Nothing is ever forgotten, not completely, and, if something can be remembered, it *can* come back. Sure, like Amy, like Rory, like Clara and especially like The Doctor. Preferably not as ghosts, but you know, whatever.

There was a goblin, or a… trickster. Or a warrior. A nameless, terrible thing, soaked in the blood of a billion galaxies. The most feared being in all the cosmos. And nothing could stop it, or hold it, or… reason with it. One day it would just drop out of the sky…in a hearse and be a new really quite scary threatening alien. But a lil bit like the 4,5,7.

No plan, no backup, no weapons worth a damn, oh, and something else I don’t have: anything to lose!

So The Doctor, with nothing left to lose (again) because he knows he will die and because an alien is messing with the deaths of others, but already having used a hologram of Clara to lure the ghosts in the previous episode, defies his future and prevents this death. His ghost was a hologram but he still doesn’t know, though, how the sheet music he had, came about. But we all dance to the rhythm (another way to measure time) anyway.

And then, when all is lost this new Pandorica opens and, rather than a suitcase full of bad, it’s The Doctor inside.

Boom.

Time is not a linear progression, but a...whatever you know what I mean, amirite?

Time is not a linear progression, but an illusion, lunch time doubly so.

The other thing

It’s also yet another episode where the Doctor causes a thing linked to the thing he’s investigating. He’s in a lake caused by a flood, which he caused earlier, which is later. He and Donna were in a volcano in Fires of Pompeii, which they cause to explode, destroying what they later know as the ruins of the town, but he saves the man he later looks like.

My head hurts. But the magic is in how the writing gives such narrative effects regarding timelines inner consistency.

Shhhhh

Beyond all the breaking of the fourth wall, which was a tricksy way to introduce another episode about how we communicate, making this episode a reflexive commentary on communication. A writer gets actors to say things, those things tell us truths about the human condition, through the magic of make-believe pretending.

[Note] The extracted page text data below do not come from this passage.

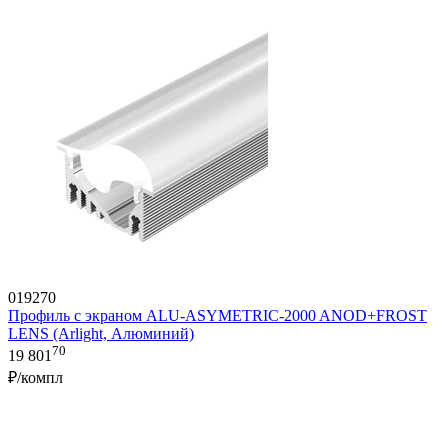
019270
Профиль с экраном ALU-ASYMETRIC-2000 ANOD+FROST
LENS (Arlight, Алюминий)
70
19 801
₽/компл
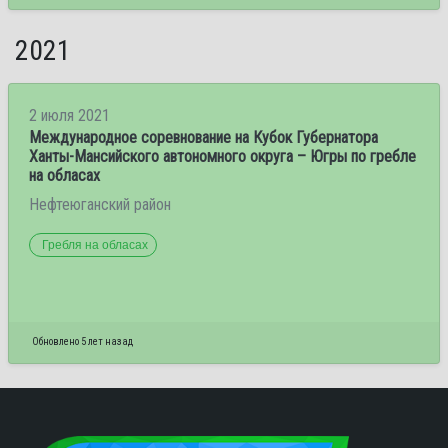
2021
2 июля 2021
Международное соревнование на Кубок Губернатора
Ханты-Мансийского автономного округа – Югры по гребле
на обласах
Нефтеюганский район
Гребля на обласах
Обновлено 5 лет назад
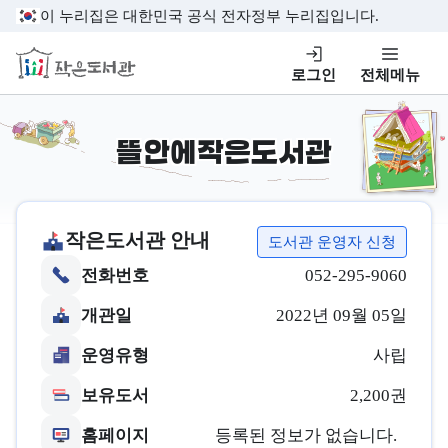
본문 바로가기
이 누리집은 대한민국 공식 전자정부 누리집입니다.
작은도서관
로그인
전체메뉴
뜰안에작은도서관
작은도서관 안내
도서관 운영자 신청
전화번호
052-295-9060
개관일
2022년 09월 05일
운영유형
사립
보유도서
2,200권
홈페이지
등록된 정보가 없습니다.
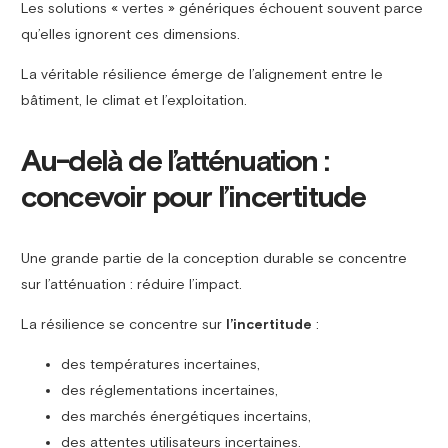
Les solutions « vertes » génériques échouent souvent parce
qu’elles ignorent ces dimensions.
La véritable résilience émerge de l’alignement entre le
bâtiment, le climat et l’exploitation.
Au-delà de l’atténuation :
concevoir pour l’incertitude
Une grande partie de la conception durable se concentre
sur l’atténuation : réduire l’impact.
La résilience se concentre sur
l’incertitude
:
des températures incertaines,
des réglementations incertaines,
des marchés énergétiques incertains,
des attentes utilisateurs incertaines.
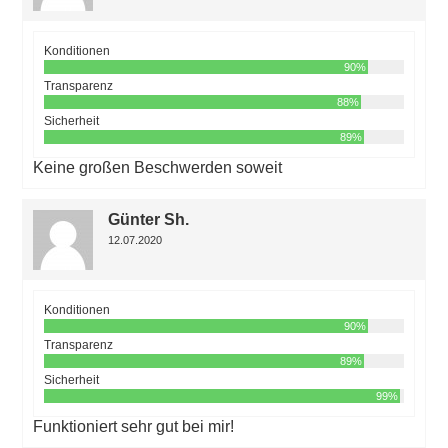
Konditionen
90%
Transparenz
88%
Sicherheit
89%
Keine großen Beschwerden soweit
Günter Sh.
12.07.2020
Konditionen
90%
Transparenz
89%
Sicherheit
99%
Funktioniert sehr gut bei mir!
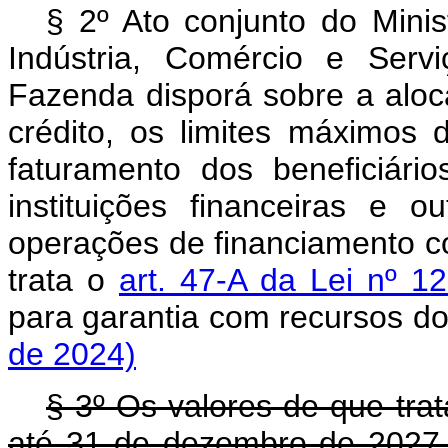
§ 2º Ato conjunto do Mini
Indústria, Comércio e Serv
Fazenda disporá sobre a aloc
crédito, os limites máximos 
faturamento dos beneficiário
instituições financeiras e ou
operações de financiamento c
trata o
art. 47-A da Lei nº 
para garantia com recursos
de 2024)
§ 3º Os valores de que tra
até 31 de dezembro de 2027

And those things we learn? They are the things we listen for, and how we listen, how we learn what we need to know, how spoken words aren’t needed sometimes, and how at other times, how we remain who we are when we are dying, and how we need the people around us to speak for us, and to tell us what we need to know, after death. It comes down to love, survival and death, for all of the cast, who were superb, even if some didn’t get enough time.

Found in Translation

We have another ex-soldier type being eloquent but real, in death, this is becoming a trope. We have the translator speaking for both Cass and for Clara when she’s scared. And the translator too, Lund, who didn’t read the words that make the dead into ghosts, because of his importance to Cass. We have Clara being all Doctory in the base, risking lives, Cass going all Clara-rebellious, while being additionally clever with listening and reading the silent speech of the ghosts, the scientists learning how to express themselves for the benefit of others, and an intimidating alien using the dead as messengers sending an invitation to come and enslave the world.

Tell me, what wasn’t there to like?

Even the Sonic Sunglasses became directly useful as glasses removing the imprint.